Mata-leão proibido na PSP: normas alteradas depois de agente ter agredido Cláudia Simões
Carlos Canha foi condenado a cinco anos de prisão com pena suspensa e ao pagamento de uma indemnização de seis mil euros à vítima.
Os agentes da Polícia de Segurança Pública (PSP) estão impedidos de usar técnicas de pressão sobre o pescoço, também conhecidas como mata-leão, nas interações com civis. A medida, aprovada na altura pelo diretor nacional da PSP Manuel Magina da Silva, entrou em vigor em 2021 e foi tomada depois do agente da PSP Carlos Canha ter sido condenado no caso das agressões à luso-angolana Cláudia Simões.

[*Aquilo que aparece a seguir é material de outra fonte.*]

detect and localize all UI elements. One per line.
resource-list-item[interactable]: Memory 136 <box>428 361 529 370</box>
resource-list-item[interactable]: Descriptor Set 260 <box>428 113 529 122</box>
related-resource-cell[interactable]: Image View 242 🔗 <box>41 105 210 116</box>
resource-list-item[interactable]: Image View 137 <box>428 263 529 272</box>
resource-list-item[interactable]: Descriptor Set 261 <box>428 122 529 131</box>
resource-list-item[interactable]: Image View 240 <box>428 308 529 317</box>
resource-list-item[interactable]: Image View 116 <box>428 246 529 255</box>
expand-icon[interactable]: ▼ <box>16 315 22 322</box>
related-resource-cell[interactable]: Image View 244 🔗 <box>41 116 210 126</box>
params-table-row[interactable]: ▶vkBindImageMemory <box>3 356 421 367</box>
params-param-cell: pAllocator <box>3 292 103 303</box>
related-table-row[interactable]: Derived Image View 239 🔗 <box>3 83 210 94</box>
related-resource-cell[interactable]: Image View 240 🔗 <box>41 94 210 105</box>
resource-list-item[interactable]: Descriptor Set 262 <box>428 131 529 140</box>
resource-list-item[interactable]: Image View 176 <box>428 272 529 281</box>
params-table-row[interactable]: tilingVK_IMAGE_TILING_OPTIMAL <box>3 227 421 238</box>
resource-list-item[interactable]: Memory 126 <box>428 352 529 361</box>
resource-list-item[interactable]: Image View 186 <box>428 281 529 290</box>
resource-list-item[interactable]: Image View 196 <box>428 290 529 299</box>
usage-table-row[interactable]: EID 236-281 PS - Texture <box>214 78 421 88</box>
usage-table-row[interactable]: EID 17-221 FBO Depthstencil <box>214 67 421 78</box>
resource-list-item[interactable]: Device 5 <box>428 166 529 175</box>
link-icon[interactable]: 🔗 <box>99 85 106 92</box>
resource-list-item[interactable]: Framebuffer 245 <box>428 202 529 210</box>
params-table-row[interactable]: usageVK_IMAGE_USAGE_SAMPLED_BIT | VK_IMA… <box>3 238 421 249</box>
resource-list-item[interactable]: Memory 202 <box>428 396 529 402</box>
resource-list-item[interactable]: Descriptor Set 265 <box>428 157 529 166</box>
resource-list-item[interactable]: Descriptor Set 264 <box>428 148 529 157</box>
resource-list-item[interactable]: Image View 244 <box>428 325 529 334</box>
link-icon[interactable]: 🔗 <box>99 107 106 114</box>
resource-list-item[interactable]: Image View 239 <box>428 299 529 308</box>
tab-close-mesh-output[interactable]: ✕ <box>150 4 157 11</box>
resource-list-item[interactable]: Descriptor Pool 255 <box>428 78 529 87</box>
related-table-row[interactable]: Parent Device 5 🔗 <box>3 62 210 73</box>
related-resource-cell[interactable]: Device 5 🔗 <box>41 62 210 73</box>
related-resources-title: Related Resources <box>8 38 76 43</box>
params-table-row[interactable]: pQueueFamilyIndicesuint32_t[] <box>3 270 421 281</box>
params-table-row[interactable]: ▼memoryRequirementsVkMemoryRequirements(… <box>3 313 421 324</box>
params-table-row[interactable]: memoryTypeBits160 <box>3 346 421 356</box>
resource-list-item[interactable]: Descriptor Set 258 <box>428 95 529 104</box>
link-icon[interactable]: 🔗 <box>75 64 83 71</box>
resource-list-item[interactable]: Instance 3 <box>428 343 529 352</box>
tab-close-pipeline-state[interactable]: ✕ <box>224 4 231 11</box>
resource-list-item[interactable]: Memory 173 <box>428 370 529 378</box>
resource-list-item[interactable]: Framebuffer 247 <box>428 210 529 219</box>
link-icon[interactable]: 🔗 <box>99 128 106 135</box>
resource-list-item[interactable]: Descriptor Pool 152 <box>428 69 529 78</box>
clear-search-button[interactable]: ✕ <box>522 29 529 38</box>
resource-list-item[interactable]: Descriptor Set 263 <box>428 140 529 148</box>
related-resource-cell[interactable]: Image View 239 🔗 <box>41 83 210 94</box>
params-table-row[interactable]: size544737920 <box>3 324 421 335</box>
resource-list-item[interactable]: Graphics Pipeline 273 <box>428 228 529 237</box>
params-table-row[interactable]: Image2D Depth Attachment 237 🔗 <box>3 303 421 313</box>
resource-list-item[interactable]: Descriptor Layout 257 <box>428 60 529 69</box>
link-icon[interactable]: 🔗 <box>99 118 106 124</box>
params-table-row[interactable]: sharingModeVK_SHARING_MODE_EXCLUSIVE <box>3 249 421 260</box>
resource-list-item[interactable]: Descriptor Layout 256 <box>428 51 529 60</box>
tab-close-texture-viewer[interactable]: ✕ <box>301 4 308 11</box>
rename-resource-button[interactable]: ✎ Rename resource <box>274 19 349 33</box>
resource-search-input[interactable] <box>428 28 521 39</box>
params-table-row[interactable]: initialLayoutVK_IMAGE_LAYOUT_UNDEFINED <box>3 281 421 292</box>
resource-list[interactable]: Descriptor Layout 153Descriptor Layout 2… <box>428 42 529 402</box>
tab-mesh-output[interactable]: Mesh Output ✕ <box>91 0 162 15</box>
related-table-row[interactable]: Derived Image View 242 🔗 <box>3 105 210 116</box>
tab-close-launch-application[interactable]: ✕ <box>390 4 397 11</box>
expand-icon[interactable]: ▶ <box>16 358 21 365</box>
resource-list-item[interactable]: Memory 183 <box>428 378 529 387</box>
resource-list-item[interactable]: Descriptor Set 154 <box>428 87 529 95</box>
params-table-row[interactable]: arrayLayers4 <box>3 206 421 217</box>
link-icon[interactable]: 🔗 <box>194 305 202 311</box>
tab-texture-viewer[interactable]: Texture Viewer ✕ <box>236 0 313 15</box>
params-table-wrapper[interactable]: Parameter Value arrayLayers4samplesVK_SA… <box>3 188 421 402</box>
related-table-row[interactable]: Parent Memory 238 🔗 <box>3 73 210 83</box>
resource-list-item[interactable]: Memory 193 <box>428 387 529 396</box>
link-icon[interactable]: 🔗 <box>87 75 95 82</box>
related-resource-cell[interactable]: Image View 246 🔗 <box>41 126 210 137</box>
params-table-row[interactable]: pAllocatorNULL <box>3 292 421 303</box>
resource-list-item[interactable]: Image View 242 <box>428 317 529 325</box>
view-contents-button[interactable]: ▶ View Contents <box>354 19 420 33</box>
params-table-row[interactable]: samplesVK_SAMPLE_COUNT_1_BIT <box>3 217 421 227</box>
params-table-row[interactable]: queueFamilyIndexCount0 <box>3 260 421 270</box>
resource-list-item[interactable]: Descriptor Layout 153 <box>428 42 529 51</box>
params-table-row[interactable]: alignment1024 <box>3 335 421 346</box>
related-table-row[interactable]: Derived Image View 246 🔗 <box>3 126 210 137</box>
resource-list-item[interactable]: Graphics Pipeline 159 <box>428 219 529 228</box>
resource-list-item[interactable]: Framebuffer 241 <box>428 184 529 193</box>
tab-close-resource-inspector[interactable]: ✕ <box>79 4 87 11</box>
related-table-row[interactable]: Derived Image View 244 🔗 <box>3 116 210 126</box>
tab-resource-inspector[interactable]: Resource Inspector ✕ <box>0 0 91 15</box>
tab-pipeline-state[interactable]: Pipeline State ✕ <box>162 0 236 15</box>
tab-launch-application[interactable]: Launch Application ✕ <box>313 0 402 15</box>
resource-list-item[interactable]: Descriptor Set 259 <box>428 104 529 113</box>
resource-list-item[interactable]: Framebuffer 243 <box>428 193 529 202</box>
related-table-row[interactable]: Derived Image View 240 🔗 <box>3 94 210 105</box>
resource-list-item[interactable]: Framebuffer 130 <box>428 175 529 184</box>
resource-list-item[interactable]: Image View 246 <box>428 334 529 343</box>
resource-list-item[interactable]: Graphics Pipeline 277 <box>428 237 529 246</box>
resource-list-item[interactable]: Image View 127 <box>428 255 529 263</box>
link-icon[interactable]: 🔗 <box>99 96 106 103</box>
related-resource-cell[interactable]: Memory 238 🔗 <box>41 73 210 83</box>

De acordo com o articulado da PSP, divulgado pela investigação conjunta dos projetos Fumaça e Divergente citada pelo Público, "são proibidas técnicas de pressão sobre o pescoço com qualquer parte corporal do polícia". Apesar do texto ter sido alterado 23 meses depois dos episódios de agressões do PSP a Cláudia Simões, esta autoridade nunca reconheceu qualquer erro na atitude levada a cabo por Carlos Canha, a janeiro de 2020. Depois de ver as imagens das agressões, Magina da Silva diz ter visto "um polícia a cumprir as suas obrigações e as normas que estão em vigor na PSP", cita a mesma fonte.
Carlos Canha foi condenado a cinco anos de prisão com pena suspensa e ao pagamento de uma indemnização de 6 mil euros à vítima. O agente da PSP agrediu Cláudia Simões pelas costas, agarrou-a pelos cabelos, cravou-lhe um joelho na coluna e empurrou a cabeça da mulher contra o chão. Segundo o Tribunal da Relação de Lisboa, o PSP aproveitou-se ainda do facto de Cláudia Simões estar algemada para, já dentro do carro-patrulha que conduziu a luso-angolana até à esquadra, continuar a agredi-la com socos na cara.
Segundo a mais recente revisão da Norma de Execução Permanente (NEP) de 2021, os suspeitos devem ser sempre levados em viaturas celulares até à esquadra ao hospital mais próximo, salvo exceções. Havendo autorização para que os suspeitos sejam transportados em carros-patrulha, os polícias que estiveram envolvidos na detenção do civil estão impedidos de conduzir ou de seguir como passageiros no mesmo carro. Neste nova versão, é ainda explícito a proibição do uso de armas ou técnicas de impactos contra algemados, assim como a limitação do uso da força.
Ainda que deixe de ser possível usar técnicas de pressão sobre o pescoço, o recurso a bastonadas é mais favorável com a nova NEP. Os polícias passam a poder, sempre que se justifique, bater com bastões nos civis nas zonas corporais classificadas como amarelas, desde que exista uma ameaça "média". Segundo a investigação, estas pancadas podem provocar lesões "moderadas a graves" nas articulações das pernas e braços, parte frontal do corpo e pélvis.